⑧先は、其の衆に暴(あら)き畏(い)あらしめて後にせしめば、不(おお)いに精の至りに之(いた)るなり。
<語句の注>
・「先」は①先制する、②第一にする、③既に他界したさま、④いにしえの、⑤先制する、⑥導く、⑦前進する、⑧最も重要なこと、の意味。
・「暴」は①荒々しい、②ぶち壊す、③野外で風雨にさらす、④虐げる、⑤速い、⑥虐げる、⑦さらけ出す、⑧荒々しい、の意味。
・「而」は①逆接の関係を表す接続詞、②条件関係を表す接続詞、③④⑤⑥⑦⑧順接の関係を表す接続詞、の意味。
・「後」は①他のものよりも後になる、②能力や地位が劣る、③④重視しない、⑤他のものよりも後になる、⑥継承する、⑦⑧後回しにする、の意味。
・「畏」は①怖がる、②災難によって死ぬ、③④敬服する、⑤脅かす、⑥敬虔の心、⑦⑧恐ろしさ、の意味。
・「其」は①②③④⑤⑥⑦⑧敵の代名詞、の意味。
・「衆」は①軍隊、②数が多い、③④多くの人々、⑤軍隊、⑥多くの人々、⑦⑧軍隊、の意味。
・「者」は①因果関係「也」に対応した置き字、②③④⑤⑥⑦助詞「もの」、⑧仮定表現の助詞、の意味。
・「不」は①~しない、②無い、③~ではない、④~したことがない、⑤⑥⑦⑧大いに、の意味。
・「精」は①②選り抜きの徹底的に鍛えられた兵士、③成分の品位が高いさま、④熟練したさま、⑤えり抜きの徹底的に鍛えられた兵士、⑥⑦純粋なさま、精神を集中したさま、⑧活気の溢れた力、の意味。
・「之」は①使う、②ある地点や事情に達する、③彼ら、④ある地点や事情に達する、⑤使う、⑥代名詞、⑦⑧ある地点や事情に達する、の意味。
・「至」は①行き着く、②③最も極まった状態、④この上なく、⑤行き着く、⑥周到に行き届いたさま、⑦行き着く、⑧最も極まった状態、の意味。
・「也」は①因果関係を表す助詞、②③④⑤⑥⑦⑧断定の語気、の意味。
<解読の注>
中國哲學書電子化計劃「銀雀山漢墓竹簡(孫子)」の原文は欠落しているため、孫子(講談社)及び新訂孫子(岩波)の原文を採用した。
・この句には、八通りの書き下し文と解読文がある。

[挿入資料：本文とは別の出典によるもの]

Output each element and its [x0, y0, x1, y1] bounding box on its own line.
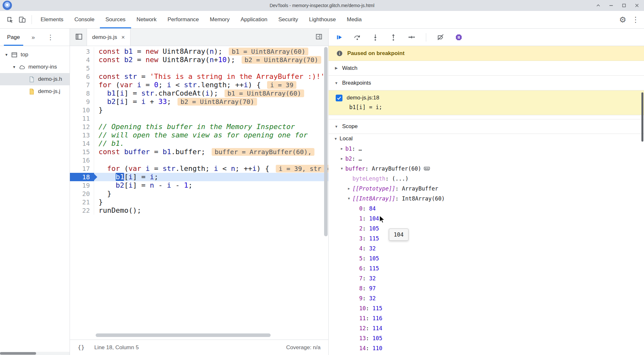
scope-local-group[interactable]: ▼ Local: [329, 134, 644, 144]
code-line-text[interactable]: [94, 156, 328, 164]
watch-section-header[interactable]: ▶ Watch: [329, 61, 644, 76]
tree-item-top[interactable]: ▼top: [0, 49, 70, 61]
scope-row-6[interactable]: 6: 115: [329, 263, 644, 273]
sidebar-horizontal-scrollbar[interactable]: [0, 352, 70, 355]
code-line-8[interactable]: 8 b1[i] = str.charCodeAt(i);b1 = Uint8Ar…: [70, 89, 328, 98]
scope-row-5[interactable]: 5: 105: [329, 253, 644, 263]
line-number[interactable]: 21: [70, 198, 94, 206]
scope-row-4[interactable]: 4: 32: [329, 243, 644, 253]
pretty-print-icon[interactable]: {}: [78, 344, 85, 351]
step-out-icon[interactable]: [389, 33, 398, 42]
tab-console[interactable]: Console: [69, 11, 100, 28]
tab-security[interactable]: Security: [273, 11, 303, 28]
code-line-text[interactable]: const str = 'This is a string in the Arr…: [94, 72, 328, 81]
scope-row-bytelength[interactable]: byteLength: (...): [329, 173, 644, 183]
code-line-7[interactable]: 7for (var i = 0; i < str.length; ++i) {i…: [70, 81, 328, 89]
tab-network[interactable]: Network: [131, 11, 162, 28]
step-over-icon[interactable]: [353, 33, 361, 42]
code-line-6[interactable]: 6const str = 'This is a string in the Ar…: [70, 72, 328, 81]
code-line-10[interactable]: 10}: [70, 106, 328, 114]
tree-item-memory-ins[interactable]: ▼memory-ins: [0, 61, 70, 73]
code-line-9[interactable]: 9 b2[i] = i + 33;b2 = Uint8Array(70): [70, 98, 328, 106]
scope-row-0[interactable]: 0: 84: [329, 203, 644, 213]
scope-row-14[interactable]: 14: 110: [329, 343, 644, 353]
line-number[interactable]: 12: [70, 123, 94, 131]
code-line-22[interactable]: 22runDemo();: [70, 206, 328, 215]
breakpoint-checkbox[interactable]: [336, 95, 342, 101]
memory-inspector-icon[interactable]: [424, 166, 430, 171]
code-line-11[interactable]: 11: [70, 114, 328, 123]
more-tabs-icon[interactable]: »: [27, 34, 40, 41]
tab-sources[interactable]: Sources: [100, 11, 131, 28]
line-number[interactable]: 8: [70, 89, 94, 98]
expand-right-icon[interactable]: ▶: [338, 147, 345, 150]
sidebar-scrollbar-thumb[interactable]: [0, 352, 36, 355]
scope-row-11[interactable]: 11: 116: [329, 313, 644, 323]
line-number[interactable]: 5: [70, 64, 94, 72]
maximize-window-icon[interactable]: [621, 2, 627, 9]
navigator-more-options-icon[interactable]: ⋮: [47, 33, 54, 41]
close-tab-icon[interactable]: ×: [121, 34, 125, 41]
line-number[interactable]: 18: [70, 173, 94, 181]
tab-media[interactable]: Media: [341, 11, 367, 28]
collapse-down-icon[interactable]: ▼: [10, 65, 18, 69]
line-number[interactable]: 15: [70, 148, 94, 156]
line-number[interactable]: 7: [70, 81, 94, 89]
code-line-text[interactable]: runDemo();: [94, 206, 328, 215]
code-line-4[interactable]: 4const b2 = new Uint8Array(n+10);b2 = Ui…: [70, 56, 328, 64]
code-line-text[interactable]: for (var i = 0; i < str.length; ++i) {i …: [94, 81, 328, 89]
code-line-21[interactable]: 21}: [70, 198, 328, 206]
line-number[interactable]: 16: [70, 156, 94, 164]
line-number[interactable]: 9: [70, 98, 94, 106]
line-number[interactable]: 19: [70, 181, 94, 190]
line-number[interactable]: 20: [70, 190, 94, 198]
tab-application[interactable]: Application: [235, 11, 273, 28]
code-line-5[interactable]: 5: [70, 64, 328, 72]
step-into-icon[interactable]: [371, 33, 380, 42]
tree-item-demo-js-h[interactable]: demo-js.h: [0, 73, 70, 85]
toggle-navigator-sidebar-icon[interactable]: [75, 33, 83, 42]
minimize-window-icon[interactable]: [608, 2, 614, 9]
code-line-18[interactable]: 18 b1[i] = i;: [70, 173, 328, 181]
step-icon[interactable]: [407, 33, 416, 42]
breakpoints-section-header[interactable]: ▼ Breakpoints: [329, 76, 644, 90]
expand-right-icon[interactable]: ▶: [338, 157, 345, 160]
code-line-3[interactable]: 3const b1 = new Uint8Array(n);b1 = Uint8…: [70, 47, 328, 56]
code-line-text[interactable]: b1[i] = str.charCodeAt(i);b1 = Uint8Arra…: [94, 89, 328, 98]
line-number[interactable]: 6: [70, 72, 94, 81]
line-number[interactable]: 13: [70, 131, 94, 139]
pause-on-exceptions-icon[interactable]: [455, 33, 463, 42]
collapse-down-icon[interactable]: ▼: [338, 167, 345, 170]
scope-row-8[interactable]: 8: 97: [329, 283, 644, 293]
scope-row-b1[interactable]: ▶b1: …: [329, 144, 644, 154]
tab-page[interactable]: Page: [0, 29, 27, 46]
line-number[interactable]: 4: [70, 56, 94, 64]
scope-row-13[interactable]: 13: 105: [329, 333, 644, 343]
line-number[interactable]: 14: [70, 139, 94, 148]
code-line-text[interactable]: const b1 = new Uint8Array(n);b1 = Uint8A…: [94, 47, 328, 56]
code-line-text[interactable]: b2[i] = n - i - 1;: [94, 181, 328, 190]
collapse-down-icon[interactable]: ▼: [3, 53, 10, 57]
editor-vertical-scrollbar[interactable]: [324, 47, 328, 236]
breakpoint-item[interactable]: demo-js.js:18 b1[i] = i;: [329, 90, 644, 115]
device-toolbar-icon[interactable]: [16, 14, 28, 26]
scope-row-10[interactable]: 10: 115: [329, 303, 644, 313]
tree-item-demo-js-j[interactable]: demo-js.j: [0, 85, 70, 98]
resume-icon[interactable]: [335, 33, 343, 42]
expand-right-icon[interactable]: ▶: [345, 187, 352, 190]
code-line-text[interactable]: }: [94, 106, 328, 114]
scope-row-2[interactable]: 2: 105: [329, 223, 644, 233]
settings-gear-icon[interactable]: ⚙: [617, 15, 629, 24]
scope-section-header[interactable]: ▼ Scope: [329, 119, 644, 134]
editor-horizontal-scrollbar[interactable]: [96, 333, 271, 337]
line-number[interactable]: 22: [70, 206, 94, 215]
tab-lighthouse[interactable]: Lighthouse: [303, 11, 341, 28]
code-line-text[interactable]: [94, 114, 328, 123]
scope-row--prototype-[interactable]: ▶[[Prototype]]: ArrayBuffer: [329, 183, 644, 193]
scope-row-1[interactable]: 1: 104: [329, 213, 644, 223]
code-line-text[interactable]: b1[i] = i;: [94, 173, 328, 181]
code-line-13[interactable]: 13// will open the same view as for open…: [70, 131, 328, 139]
scope-row-b2[interactable]: ▶b2: …: [329, 154, 644, 163]
scope-row-buffer[interactable]: ▼buffer: ArrayBuffer(60): [329, 163, 644, 173]
code-line-text[interactable]: [94, 64, 328, 72]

①~⑧と付番して、以下、それぞれについて解説する。

<①について>
・「先」の“先制する”は、其七2-4①「先」の「敵里に向かって前進する」を指すと考察。結果、「敵里に向かって前進する」と解読。⑤⑦も同様に解読。

・「後」の“他のものよりも後になる”は、其七2-4①「」と同意と解釈。結果、「遅れてくる」と解読。⑤も同様に解読。

・「至」の“行き着く”は、話の流れに合わせて「敵里に到着する」と解読。⑤⑦も同様に解読。

<②について>
・「暴」の“ぶち壊す”は、その対象が敵国から奪い取った敵里と解釈できる。結果、「奪い取った敵里をぶち壊す」と補って解読。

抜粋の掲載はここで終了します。